Collected data entries
----

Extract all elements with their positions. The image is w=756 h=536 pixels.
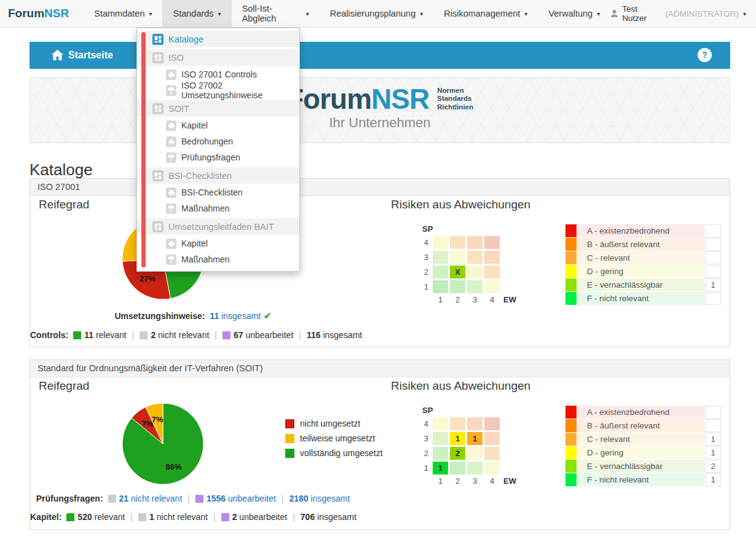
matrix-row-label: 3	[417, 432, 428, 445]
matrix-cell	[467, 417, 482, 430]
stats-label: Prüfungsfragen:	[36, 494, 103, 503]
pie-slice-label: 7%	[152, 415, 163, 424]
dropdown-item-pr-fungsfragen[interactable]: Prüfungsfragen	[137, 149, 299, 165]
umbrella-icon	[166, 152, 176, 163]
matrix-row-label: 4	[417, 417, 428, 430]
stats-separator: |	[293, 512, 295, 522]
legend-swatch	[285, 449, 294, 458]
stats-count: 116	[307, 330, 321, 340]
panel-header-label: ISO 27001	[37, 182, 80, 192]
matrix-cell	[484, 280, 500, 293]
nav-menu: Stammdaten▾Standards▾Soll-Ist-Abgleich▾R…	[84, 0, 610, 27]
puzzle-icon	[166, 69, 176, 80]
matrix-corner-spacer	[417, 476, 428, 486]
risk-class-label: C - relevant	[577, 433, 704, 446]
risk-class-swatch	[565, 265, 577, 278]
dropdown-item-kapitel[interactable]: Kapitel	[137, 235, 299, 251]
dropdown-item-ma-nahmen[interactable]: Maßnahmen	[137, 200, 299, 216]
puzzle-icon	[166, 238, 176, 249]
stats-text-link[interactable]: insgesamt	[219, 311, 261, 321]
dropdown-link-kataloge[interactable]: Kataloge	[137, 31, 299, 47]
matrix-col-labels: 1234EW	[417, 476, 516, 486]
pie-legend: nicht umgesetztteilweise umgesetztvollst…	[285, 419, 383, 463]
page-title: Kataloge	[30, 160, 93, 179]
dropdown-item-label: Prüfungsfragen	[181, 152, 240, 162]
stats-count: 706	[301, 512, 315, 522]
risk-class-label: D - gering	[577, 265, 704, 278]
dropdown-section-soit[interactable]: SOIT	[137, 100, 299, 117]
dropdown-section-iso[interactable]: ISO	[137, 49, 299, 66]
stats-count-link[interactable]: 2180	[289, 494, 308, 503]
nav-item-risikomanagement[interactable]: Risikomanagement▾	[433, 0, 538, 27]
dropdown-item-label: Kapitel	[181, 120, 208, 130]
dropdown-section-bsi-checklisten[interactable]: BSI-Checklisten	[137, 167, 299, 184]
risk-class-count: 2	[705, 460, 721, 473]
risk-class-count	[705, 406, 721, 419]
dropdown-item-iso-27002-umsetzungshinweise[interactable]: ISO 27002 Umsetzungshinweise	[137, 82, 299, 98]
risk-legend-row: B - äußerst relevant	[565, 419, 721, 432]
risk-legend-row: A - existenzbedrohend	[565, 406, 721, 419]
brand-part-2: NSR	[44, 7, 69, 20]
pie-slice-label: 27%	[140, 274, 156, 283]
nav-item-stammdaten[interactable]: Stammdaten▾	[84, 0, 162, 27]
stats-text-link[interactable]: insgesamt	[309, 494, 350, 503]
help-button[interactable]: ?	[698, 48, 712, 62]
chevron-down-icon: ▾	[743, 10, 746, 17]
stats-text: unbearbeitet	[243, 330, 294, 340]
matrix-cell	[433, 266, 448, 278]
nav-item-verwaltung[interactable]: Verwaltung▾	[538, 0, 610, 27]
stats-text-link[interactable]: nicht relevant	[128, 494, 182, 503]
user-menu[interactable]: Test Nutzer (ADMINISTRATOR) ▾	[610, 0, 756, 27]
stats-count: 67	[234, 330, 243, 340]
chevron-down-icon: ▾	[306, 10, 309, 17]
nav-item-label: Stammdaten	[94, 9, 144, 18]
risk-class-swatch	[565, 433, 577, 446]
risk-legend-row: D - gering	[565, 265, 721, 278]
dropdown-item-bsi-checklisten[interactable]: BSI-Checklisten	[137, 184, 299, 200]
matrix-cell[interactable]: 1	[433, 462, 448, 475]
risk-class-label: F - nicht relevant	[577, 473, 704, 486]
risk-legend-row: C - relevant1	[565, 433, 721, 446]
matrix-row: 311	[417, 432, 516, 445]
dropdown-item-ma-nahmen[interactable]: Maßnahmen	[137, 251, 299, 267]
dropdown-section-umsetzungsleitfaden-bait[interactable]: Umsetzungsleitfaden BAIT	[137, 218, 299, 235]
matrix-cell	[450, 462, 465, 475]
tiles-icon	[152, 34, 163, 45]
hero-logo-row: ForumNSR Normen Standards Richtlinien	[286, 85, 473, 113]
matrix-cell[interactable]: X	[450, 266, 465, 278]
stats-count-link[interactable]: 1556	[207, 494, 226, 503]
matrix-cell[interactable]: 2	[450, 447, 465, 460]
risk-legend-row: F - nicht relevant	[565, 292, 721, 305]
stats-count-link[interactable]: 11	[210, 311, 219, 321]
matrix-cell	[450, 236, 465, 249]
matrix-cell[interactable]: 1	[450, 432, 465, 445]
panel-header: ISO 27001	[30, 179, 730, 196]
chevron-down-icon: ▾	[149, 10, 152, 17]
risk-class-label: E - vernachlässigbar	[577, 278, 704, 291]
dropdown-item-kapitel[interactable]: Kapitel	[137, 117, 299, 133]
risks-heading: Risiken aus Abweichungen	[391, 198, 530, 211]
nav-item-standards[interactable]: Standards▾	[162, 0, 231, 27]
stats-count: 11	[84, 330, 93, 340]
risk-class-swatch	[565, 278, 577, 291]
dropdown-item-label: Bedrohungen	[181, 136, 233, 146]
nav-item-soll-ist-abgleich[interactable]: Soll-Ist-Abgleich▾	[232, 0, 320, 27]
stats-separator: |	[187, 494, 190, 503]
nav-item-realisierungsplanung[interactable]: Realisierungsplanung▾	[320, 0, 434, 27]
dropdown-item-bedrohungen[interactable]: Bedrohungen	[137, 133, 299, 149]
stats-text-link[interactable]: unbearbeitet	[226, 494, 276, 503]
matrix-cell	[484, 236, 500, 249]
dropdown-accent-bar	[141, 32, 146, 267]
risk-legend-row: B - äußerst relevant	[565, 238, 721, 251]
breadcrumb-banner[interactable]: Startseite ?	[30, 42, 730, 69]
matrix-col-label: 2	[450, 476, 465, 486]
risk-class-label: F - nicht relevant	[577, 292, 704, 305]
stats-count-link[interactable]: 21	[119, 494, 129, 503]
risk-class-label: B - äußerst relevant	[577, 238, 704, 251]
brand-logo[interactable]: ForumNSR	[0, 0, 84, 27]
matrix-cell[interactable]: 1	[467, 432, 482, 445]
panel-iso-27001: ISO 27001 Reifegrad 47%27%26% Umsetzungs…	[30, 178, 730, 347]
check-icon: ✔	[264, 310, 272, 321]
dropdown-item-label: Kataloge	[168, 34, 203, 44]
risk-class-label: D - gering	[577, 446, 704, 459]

----

Every entry above should be written out again verbatim, with no pictures included.

Extract all elements with their positions. The image is w=756 h=536 pixels.
matrix-row-label: 3	[417, 432, 428, 445]
matrix-cell	[467, 417, 482, 430]
stats-label: Prüfungsfragen:	[36, 494, 103, 503]
pie-slice-label: 7%	[152, 415, 163, 424]
dropdown-item-pr-fungsfragen[interactable]: Prüfungsfragen	[137, 149, 299, 165]
umbrella-icon	[166, 152, 176, 163]
matrix-row-label: 4	[417, 417, 428, 430]
stats-separator: |	[293, 512, 295, 522]
legend-swatch	[285, 449, 294, 458]
stats-count: 116	[307, 330, 321, 340]
panel-header-label: ISO 27001	[37, 182, 80, 192]
matrix-cell	[484, 280, 500, 293]
nav-menu: Stammdaten▾Standards▾Soll-Ist-Abgleich▾R…	[84, 0, 610, 27]
puzzle-icon	[166, 69, 176, 80]
matrix-corner-spacer	[417, 476, 428, 486]
risk-class-label: C - relevant	[577, 433, 704, 446]
risk-class-swatch	[565, 265, 577, 278]
dropdown-item-kapitel[interactable]: Kapitel	[137, 235, 299, 251]
dropdown-item-ma-nahmen[interactable]: Maßnahmen	[137, 200, 299, 216]
puzzle-icon	[166, 238, 176, 249]
stats-text-link[interactable]: insgesamt	[219, 311, 261, 321]
dropdown-link-kataloge[interactable]: Kataloge	[137, 31, 299, 47]
matrix-col-labels: 1234EW	[417, 476, 516, 486]
pie-legend: nicht umgesetztteilweise umgesetztvollst…	[285, 419, 383, 463]
page-title: Kataloge	[30, 160, 93, 179]
dropdown-item-label: Prüfungsfragen	[181, 152, 240, 162]
stats-count: 706	[301, 512, 315, 522]
risk-class-label: D - gering	[577, 265, 704, 278]
dropdown-section-soit[interactable]: SOIT	[137, 100, 299, 117]
dropdown-section-iso[interactable]: ISO	[137, 49, 299, 66]
stats-count-link[interactable]: 2180	[289, 494, 308, 503]
nav-item-risikomanagement[interactable]: Risikomanagement▾	[433, 0, 538, 27]
dropdown-item-label: Kapitel	[181, 120, 208, 130]
dropdown-section-bsi-checklisten[interactable]: BSI-Checklisten	[137, 167, 299, 184]
risk-class-count: 2	[705, 460, 721, 473]
risk-class-count	[705, 406, 721, 419]
dropdown-item-iso-27002-umsetzungshinweise[interactable]: ISO 27002 Umsetzungshinweise	[137, 82, 299, 98]
risk-legend-row: B - äußerst relevant	[565, 419, 721, 432]
risk-legend-row: A - existenzbedrohend	[565, 406, 721, 419]
brand-part-2: NSR	[44, 7, 69, 20]
pie-slice-label: 27%	[140, 274, 156, 283]
nav-item-stammdaten[interactable]: Stammdaten▾	[84, 0, 162, 27]
stats-text-link[interactable]: insgesamt	[309, 494, 350, 503]
help-button[interactable]: ?	[698, 48, 712, 62]
chevron-down-icon: ▾	[743, 10, 746, 17]
stats-text: unbearbeitet	[243, 330, 294, 340]
matrix-cell	[433, 266, 448, 278]
nav-item-verwaltung[interactable]: Verwaltung▾	[538, 0, 610, 27]
stats-text-link[interactable]: nicht relevant	[128, 494, 182, 503]
user-menu[interactable]: Test Nutzer (ADMINISTRATOR) ▾	[610, 0, 756, 27]
stats-count: 67	[234, 330, 243, 340]
chevron-down-icon: ▾	[306, 10, 309, 17]
nav-item-label: Stammdaten	[94, 9, 144, 18]
risk-class-swatch	[565, 433, 577, 446]
risk-legend-row: D - gering	[565, 265, 721, 278]
dropdown-item-bsi-checklisten[interactable]: BSI-Checklisten	[137, 184, 299, 200]
matrix-cell[interactable]: 1	[433, 462, 448, 475]
risk-class-label: F - nicht relevant	[577, 473, 704, 486]
risk-legend-row: C - relevant1	[565, 433, 721, 446]
matrix-row: 311	[417, 432, 516, 445]
dropdown-item-ma-nahmen[interactable]: Maßnahmen	[137, 251, 299, 267]
dropdown-section-umsetzungsleitfaden-bait[interactable]: Umsetzungsleitfaden BAIT	[137, 218, 299, 235]
matrix-cell	[450, 462, 465, 475]
tiles-icon	[152, 34, 163, 45]
hero-logo-row: ForumNSR Normen Standards Richtlinien	[286, 85, 473, 113]
matrix-cell[interactable]: X	[450, 266, 465, 278]
stats-count-link[interactable]: 1556	[207, 494, 226, 503]
matrix-cell[interactable]: 2	[450, 447, 465, 460]
risk-legend-row: F - nicht relevant	[565, 292, 721, 305]
stats-count-link[interactable]: 11	[210, 311, 219, 321]
matrix-cell	[450, 236, 465, 249]
matrix-cell[interactable]: 1	[450, 432, 465, 445]
panel-header: ISO 27001	[30, 179, 730, 196]
chevron-down-icon: ▾	[149, 10, 152, 17]
risk-class-label: E - vernachlässigbar	[577, 278, 704, 291]
dropdown-item-kapitel[interactable]: Kapitel	[137, 117, 299, 133]
risks-heading: Risiken aus Abweichungen	[391, 198, 530, 211]
nav-item-standards[interactable]: Standards▾	[162, 0, 231, 27]
stats-count: 11	[84, 330, 93, 340]
risk-class-swatch	[565, 278, 577, 291]
dropdown-item-label: Bedrohungen	[181, 136, 233, 146]
nav-item-soll-ist-abgleich[interactable]: Soll-Ist-Abgleich▾	[232, 0, 320, 27]
stats-separator: |	[187, 494, 190, 503]
nav-item-realisierungsplanung[interactable]: Realisierungsplanung▾	[320, 0, 434, 27]
dropdown-item-bedrohungen[interactable]: Bedrohungen	[137, 133, 299, 149]
stats-text-link[interactable]: unbearbeitet	[226, 494, 276, 503]
matrix-cell	[484, 236, 500, 249]
dropdown-accent-bar	[141, 32, 146, 267]
risk-legend-row: B - äußerst relevant	[565, 238, 721, 251]
breadcrumb-banner[interactable]: Startseite ?	[30, 42, 730, 69]
matrix-col-label: 2	[450, 476, 465, 486]
risk-class-label: F - nicht relevant	[577, 292, 704, 305]
stats-count-link[interactable]: 21	[119, 494, 129, 503]
risk-class-label: B - äußerst relevant	[577, 238, 704, 251]
brand-logo[interactable]: ForumNSR	[0, 0, 84, 27]
matrix-cell[interactable]: 1	[467, 432, 482, 445]
panel-iso-27001: ISO 27001 Reifegrad 47%27%26% Umsetzungs…	[30, 178, 730, 347]
check-icon: ✔	[264, 310, 272, 321]
dropdown-item-label: Kataloge	[168, 34, 203, 44]
risk-class-label: D - gering	[577, 446, 704, 459]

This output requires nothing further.